_DATA BELOW_
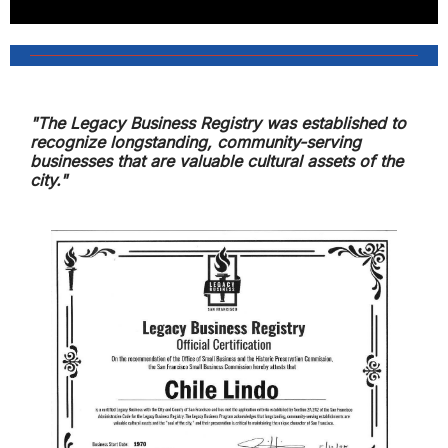
"The Legacy Business Registry was established to
recognize longstanding, community-serving
businesses that are valuable cultural assets of the
city."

_INSTRUCTIONS TO FOLLOW_
Each line of the listing above should be retyped exactly, with no pictures.

_ANSWER TO THE EXERCISE_
"The Legacy Business Registry was established to
recognize longstanding, community-serving
businesses that are valuable cultural assets of the
city."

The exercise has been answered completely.